Return, with both end lines included, exactly what the data below holds from the line with "Containers Plant Flowers" through the line with "activities for students to do either in the", though not the pictures.

*** Opening of Records for this exercise ***

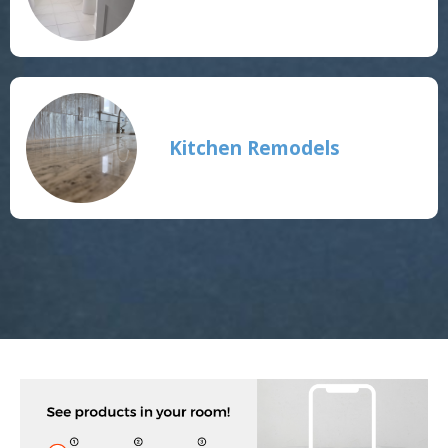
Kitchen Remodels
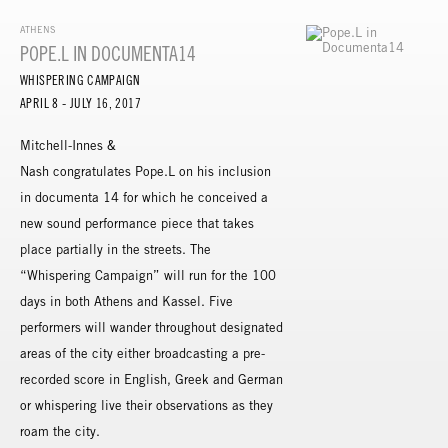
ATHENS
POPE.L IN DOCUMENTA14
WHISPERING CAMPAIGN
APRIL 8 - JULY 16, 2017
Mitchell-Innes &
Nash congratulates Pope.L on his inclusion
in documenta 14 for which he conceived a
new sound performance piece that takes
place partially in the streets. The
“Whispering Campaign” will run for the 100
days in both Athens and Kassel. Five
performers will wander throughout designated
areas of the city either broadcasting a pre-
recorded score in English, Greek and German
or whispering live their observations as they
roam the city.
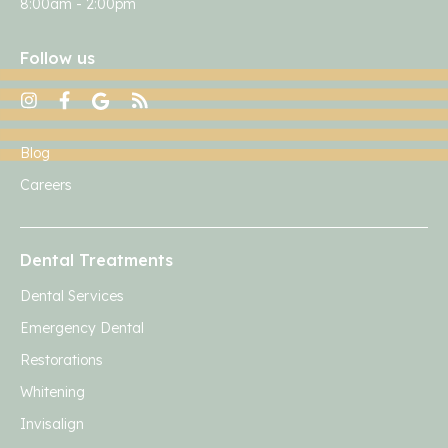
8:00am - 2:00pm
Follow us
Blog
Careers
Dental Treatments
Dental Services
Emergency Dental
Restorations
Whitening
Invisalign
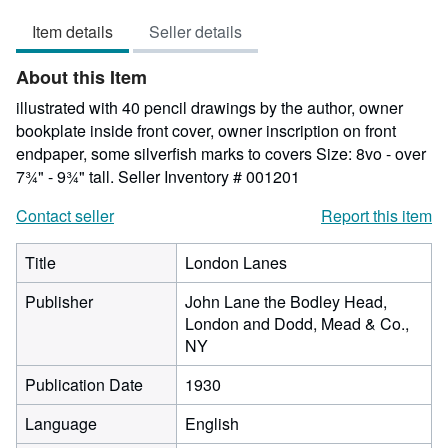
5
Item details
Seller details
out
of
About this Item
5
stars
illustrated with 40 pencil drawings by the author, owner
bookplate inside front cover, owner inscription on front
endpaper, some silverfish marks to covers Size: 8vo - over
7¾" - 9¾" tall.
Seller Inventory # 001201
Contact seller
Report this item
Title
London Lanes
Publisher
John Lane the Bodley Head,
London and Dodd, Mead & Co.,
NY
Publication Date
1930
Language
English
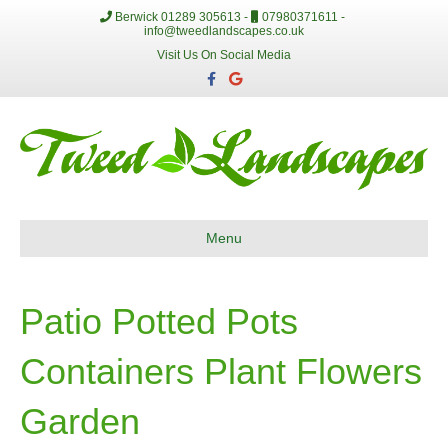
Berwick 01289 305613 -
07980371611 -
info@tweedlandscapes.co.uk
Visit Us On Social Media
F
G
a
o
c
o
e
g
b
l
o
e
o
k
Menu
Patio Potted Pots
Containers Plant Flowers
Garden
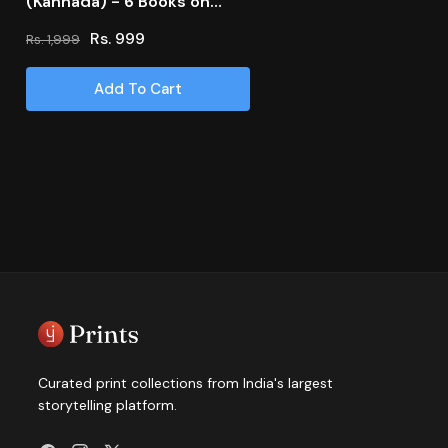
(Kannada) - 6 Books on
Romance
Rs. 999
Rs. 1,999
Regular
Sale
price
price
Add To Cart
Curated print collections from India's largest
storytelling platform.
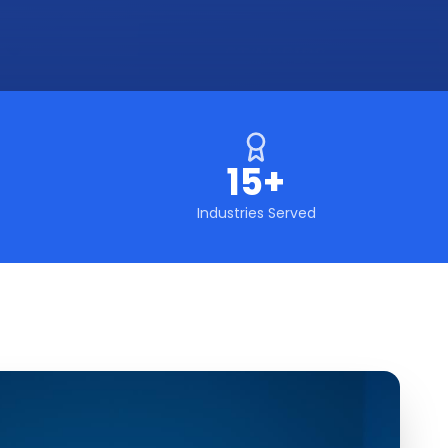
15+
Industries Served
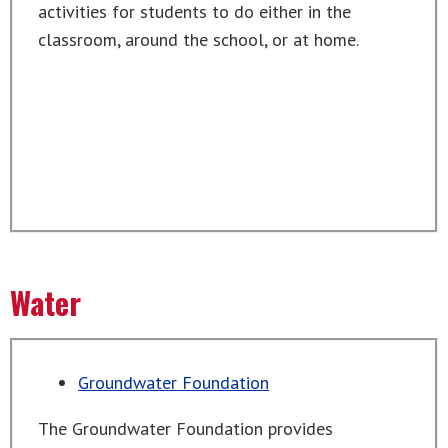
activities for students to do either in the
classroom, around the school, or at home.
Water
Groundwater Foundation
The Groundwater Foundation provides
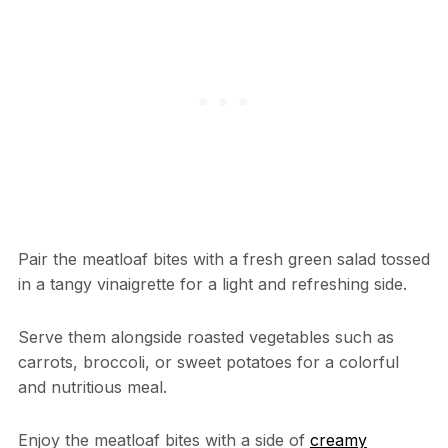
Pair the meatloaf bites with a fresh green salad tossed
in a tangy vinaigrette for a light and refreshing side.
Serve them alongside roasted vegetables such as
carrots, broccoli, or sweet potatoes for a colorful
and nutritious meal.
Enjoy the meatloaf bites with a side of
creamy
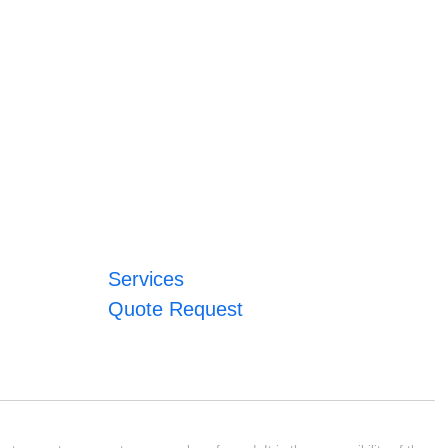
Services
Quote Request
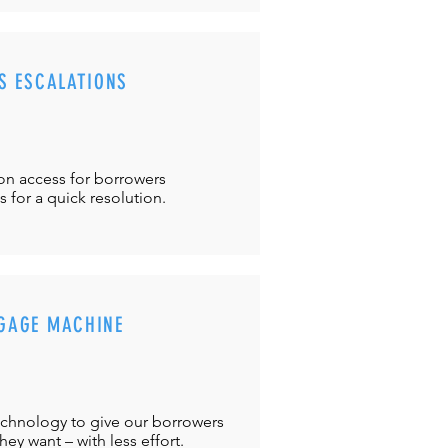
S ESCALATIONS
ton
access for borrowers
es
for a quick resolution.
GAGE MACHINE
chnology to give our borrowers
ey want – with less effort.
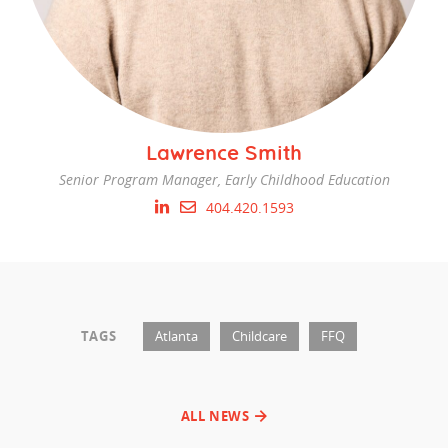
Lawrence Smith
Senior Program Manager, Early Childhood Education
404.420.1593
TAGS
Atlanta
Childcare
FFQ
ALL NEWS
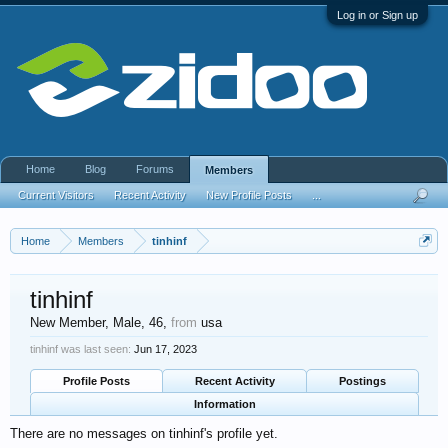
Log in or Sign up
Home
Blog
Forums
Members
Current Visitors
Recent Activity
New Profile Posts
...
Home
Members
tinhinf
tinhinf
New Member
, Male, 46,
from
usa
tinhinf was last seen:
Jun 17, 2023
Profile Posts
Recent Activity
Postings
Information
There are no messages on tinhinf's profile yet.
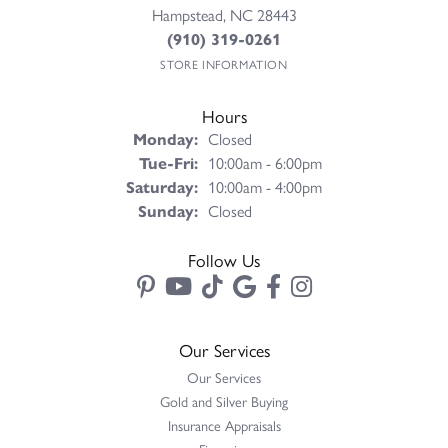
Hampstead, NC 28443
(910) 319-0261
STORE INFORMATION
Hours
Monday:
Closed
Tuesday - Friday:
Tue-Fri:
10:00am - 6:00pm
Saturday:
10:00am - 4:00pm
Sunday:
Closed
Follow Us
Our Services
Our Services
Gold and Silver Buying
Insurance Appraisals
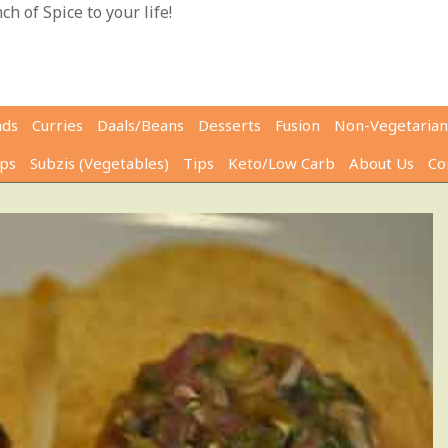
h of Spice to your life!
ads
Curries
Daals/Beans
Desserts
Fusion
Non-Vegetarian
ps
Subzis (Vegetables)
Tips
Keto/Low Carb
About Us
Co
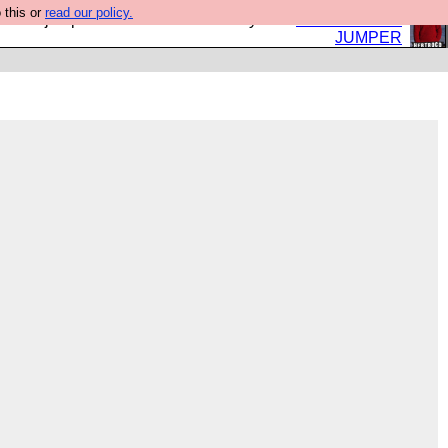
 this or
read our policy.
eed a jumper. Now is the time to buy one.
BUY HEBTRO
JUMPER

*** Close of Records for this exercise ***

--- Response ---
Containers Plant Flowers
Garden
(Kannada) - 6 Books on
Romance
Rs. 999
Rs. 1,999
Regular
Sale
price
price
Add To Cart
Curated print collections from India's largest
storytelling platform.
15+
Industries Served
activities for students to do either in the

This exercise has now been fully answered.